A tal fine si utilizza, oltre all’osservazione diretta della persona da parte del sanitario – essenziale ma troppo legata alla soggettività dell’esaminatore – una serie di test mentali il cui risultato sia comprensibile da tutti. Dei numerosi test mentali attualmente in circolazione alcuni hanno preminentemente finalità di ricerca, altri hanno finalità più pratiche (screening tra normalità e patologia, diagnosi, evoluzione); molti di questi ultimi, normalmente utilizzati in ambito specialistico neurologico, psichiatrico/psicoterapeutico e geriatrico, per la loro semplicità, senza detrimento della specificità, possono agevolmente essere utilizzati anche dal medico di base e da medici di altra specialità. Scopo fondamentale delle batterie di test attualmente utilizzate è la differenziazione, in fase precoce, tra la normalità, la demenza, il disturbo cognitivo primitivamente psichiatrico, e la deviazione dalla norma che non rientri in una classe patologica.
Le scale cognitive
Riferendoci a questo articolo, abbiamo visto come nell’applicazione del test Mini Mental State (MMS) con anziani, ci troveremo spesso di fronte a casi di soggetti con punteggi nettamente inferiori alla norma. Ciò indica, semplicemente, uno scadimento delle funzioni cognitive, ma il test non è in grado di indicare niente altro di specifico riguardo al tipo di alterazione, né fornire informazioni che possano indirizzare verso una migliore definizione eziologica di tale compromissione intellettiva.
Sarà indispensabile in questi casi, quindi, l’invio al neurologo per la necessità di associare un opportuno esame delle altre funzioni neurologiche, clinico ed, eventualmente, laboratoristico e strumentale, nonché per approfondire l’esame neuropsicologico del soggetto in questione con test più specifici.

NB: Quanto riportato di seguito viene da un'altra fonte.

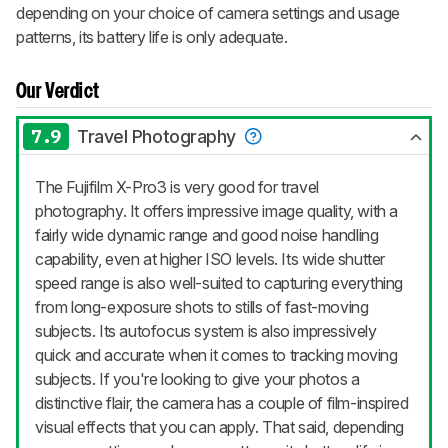
depending on your choice of camera settings and usage
patterns, its battery life is only adequate.
Our Verdict
7.9
Travel Photography
The Fujifilm X-Pro3 is very good for travel
photography. It offers impressive image quality, with a
fairly wide dynamic range and good noise handling
capability, even at higher ISO levels. Its wide shutter
speed range is also well-suited to capturing everything
from long-exposure shots to stills of fast-moving
subjects. Its autofocus system is also impressively
quick and accurate when it comes to tracking moving
subjects. If you're looking to give your photos a
distinctive flair, the camera has a couple of film-inspired
visual effects that you can apply. That said, depending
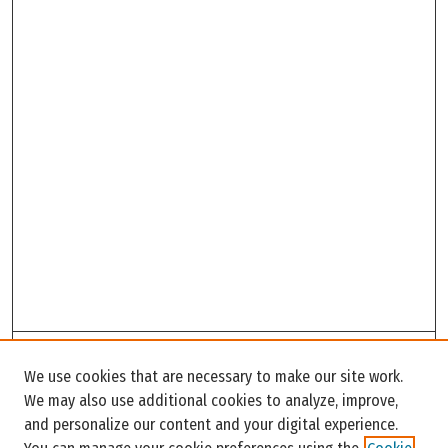
Search
We use cookies that are necessary to make our site work.
Enter search terms:
We may also use additional cookies to analyze, improve,
and personalize our content and your digital experience.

Perché un test neuropsicologico sia valido, sia in grado cioè di svolgere i compiti che da essa ci attendiamo, dovrà possedere certe caratteristiche precise:
- esplorare il maggior numero di funzioni intellettive superiori, essere cioé ben articolata in vari sub-test;
- ciascun sub-test dovrà essere il più possibile specifico per ogni singola abilità cognitiva;
- la somministrazione dovrà essere eseguita in condizioni identiche per ciascun soggetto, in maniera il più possibile neutrale per non influenzare il soggetto stesso (aiutare il soggetto nel dare le risposte sortisce l’unico effetto di alterare i risultati e quindi la diagnosi);
- l’esigenza di ottenere il maggior numero di informazioni circa le diverse abilità cognitive, non dovrà incidere troppo sulla lunghezza e sulla pesantezza della somministrazione.
Eventualmente sarà bene suddividere la seduta diagnostica in più volte, nel caso il paziente dia segni di stanchezza, e ciò non solo per motivi etici, ma anche per non inficiare i risultati del test.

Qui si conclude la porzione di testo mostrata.